Fortunately, we had a grant from the Vanderbilt Institute for Digital Learning (VIDL) that provided us with some money that we could use to set our system up on a commercial cloud server.  We received permission to use the subdomain sparql.vanderbilt.edu, so we started the project with the assumption that we could get a redirect from that subdomain to our cloud server when the time was right.  We decided to go with a Jelastic-based cloud service, since that system provided a GUI interface for managing the server.  There were cheaper systems that required doing all of the server configuration via the command line, but since we were novices, we felt that paying a little more for the GUI was worth it.  We ended up using ServInt as a provider for no particularly compelling reason other than group members had used it before.  There are many other options available.

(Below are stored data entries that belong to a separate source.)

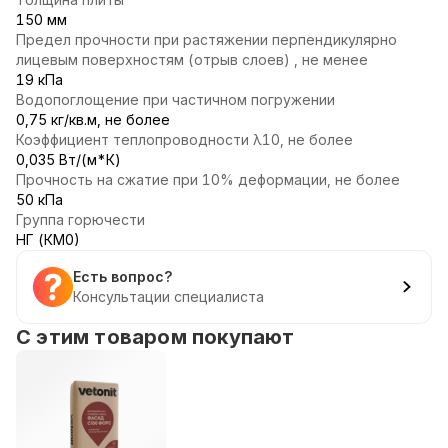
150 мм
Предел прочности при растяжении перпендикулярно
лицевым поверхностям (отрыв слоев) , не менее
19 кПа
Водопоглощение при частичном погружении
0,75 кг/кв.м, не более
Коэффициент теплопроводности λ10, не более
0,035 Вт/(м*К)
Прочность на сжатие при 10% деформации, не более
50 кПа
Группа горючести
НГ (КМ0)
Есть вопрос?
Консультации специалиста
С этим товаром покупают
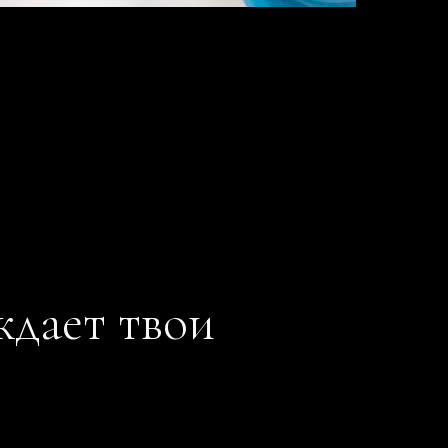
ждает твои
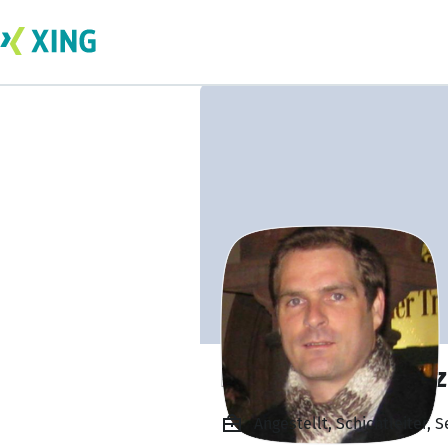
Daniel Krumbholz
Angestellt, Schichtleiter, 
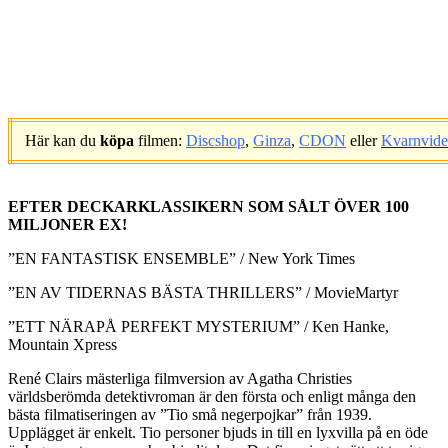
Här kan du
köpa
filmen:
Discshop
,
Ginza
,
CDON
eller
Kvarnvid
.
EFTER DECKARKLASSIKERN SOM SÅLT ÖVER 100
MILJONER EX!
”EN FANTASTISK ENSEMBLE” / New York Times
”EN AV TIDERNAS BÄSTA THRILLERS” / MovieMartyr
”ETT NÄRAPÅ PERFEKT MYSTERIUM” / Ken Hanke,
Mountain Xpress
René Clairs mästerliga filmversion av Agatha Christies
världsberömda detektivroman är den första och enligt många den
bästa filmatiseringen av ”Tio små negerpojkar” från 1939.
Upplägget är enkelt. Tio personer bjuds in till en lyxvilla på en öde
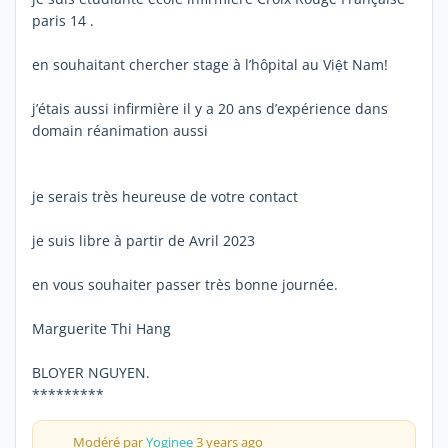
paris 14 .
en souhaitant chercher stage à l’hôpital au Việt Nam!
j’étais aussi infirmière il y a 20 ans d’expérience dans
domain réanimation aussi
je serais très heureuse de votre contact
je suis libre à partir de Avril 2023
en vous souhaiter passer très bonne journée.
Marguerite Thi Hang
BLOYER NGUYEN.
*********
Modéré par
Yoginee
3 years ago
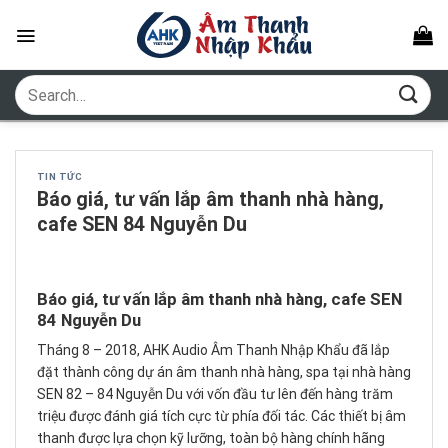
Skip
to
content
Search
for:
TIN TỨC
Báo giá, tư vấn lắp âm thanh nhà hàng,
cafe SEN 84 Nguyễn Du
Báo giá, tư vấn lắp âm thanh nhà hàng, cafe SEN
84 Nguyễn Du
Tháng 8 – 2018, AHK Audio Âm Thanh Nhập Khẩu đã lắp
đặt thành công dự án âm thanh nhà hàng, spa tại nhà hàng
SEN 82 – 84 Nguyễn Du với vốn đầu tư lên đến hàng trăm
triệu được đánh giá tích cực từ phía đối tác. Các thiết bị âm
thanh được lựa chọn kỹ lưỡng, toàn bộ hàng chính hãng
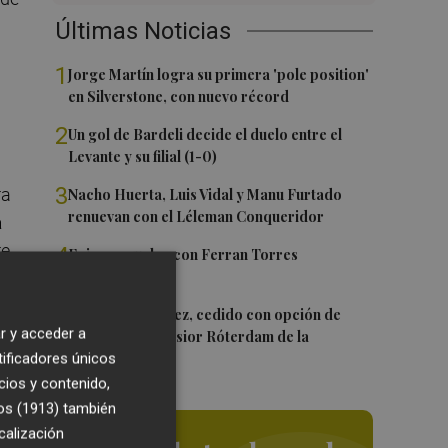
Últimas Noticias
1
Jorge Martín logra su primera 'pole position'
en Silverstone, con nuevo récord
2
Un gol de Bardeli decide el duelo entre el
Levante y su filial (1-0)
3
ra
Nacho Huerta, Luis Vidal y Manu Furtado
renuevan con el Léleman Conqueridor
a
e.
4
Foios se vuelca con Ferran Torres
5
Mario Domínguez, cedido con opción de
r y acceder a
compra al Excelsior Róterdam de la
a
Eredivisie
tificadores únicos
cios y contenido,
os (1913)
también
calización
ya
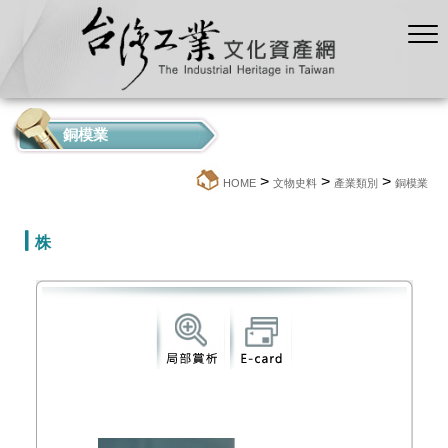
銅模業
>
>
>
:::
HOME
文物史料
產業類別
銅模業
株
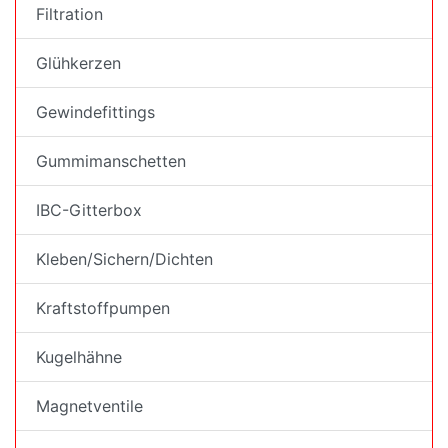
Filtration
Glühkerzen
Gewindefittings
Gummimanschetten
IBC-Gitterbox
Kleben/Sichern/Dichten
Kraftstoffpumpen
Kugelhähne
Magnetventile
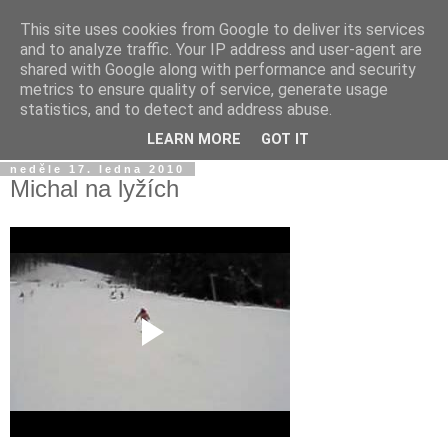
This site uses cookies from Google to deliver its services
Jirkův blog
and to analyze traffic. Your IP address and user-agent are
shared with Google along with performance and security
metrics to ensure quality of service, generate usage
Na tento blog posílám fotky a videa z mobilu a taky sem
statistics, and to detect and address abuse.
občas píšu jen tak...
LEARN MORE
GOT IT
neděle 17. ledna 2010
Michal na lyžích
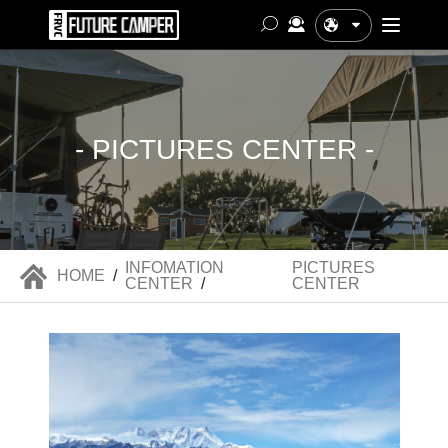
中文
- PICTURES CENTER -
INFOMATION
PICTURES
HOME
/
CENTER
/
CENTER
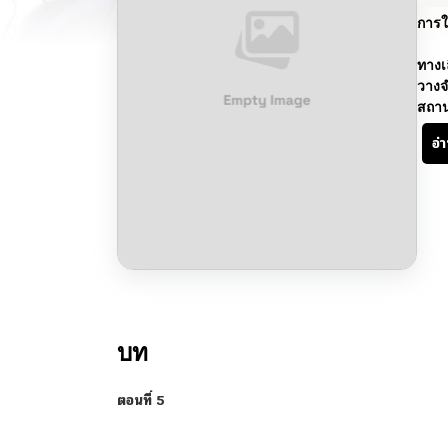
การใ
ทางเ
วางจ
สถา
อ่
บท
ตอนที่ 5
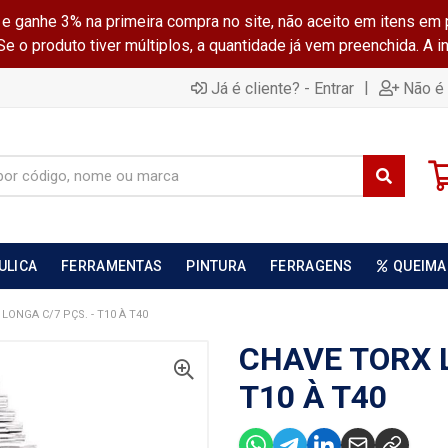
ganhe 3% na primeira compra no site, não aceito em itens em 
 o produto tiver múltiplos, a quantidade já vem preenchida. A 
|
Já é cliente? - Entrar
Não é 
ULICA
FERRAMENTAS
PINTURA
FERRAGENS
QUEIMA
LONGA C/7 PÇS. - T10 À T40
CHAVE TORX L
T10 À T40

Step 2: Setting up the cloud server

Since ServInt offered a 14 day free trial account, there was little risk in us playing around with the system at the start.  Eventually, we set up a paid account.  Since the cost was being covered by an institutional account, we did not want the credit card to be automatically charged when our initial $50 ran out.  Unfortunately, the account portal was a bit confusing - it turns out that turning off AutoPay does not actually prevent an automatic charge to the credit card.  So when our account got to an alert level of $15, we got hit with another $50 charge.  It turns out that the real way to turn off automatic charges is to set the autofunding level to $0.  Lesson learned - read the details.  Fortunately we were going to by more server time anyway.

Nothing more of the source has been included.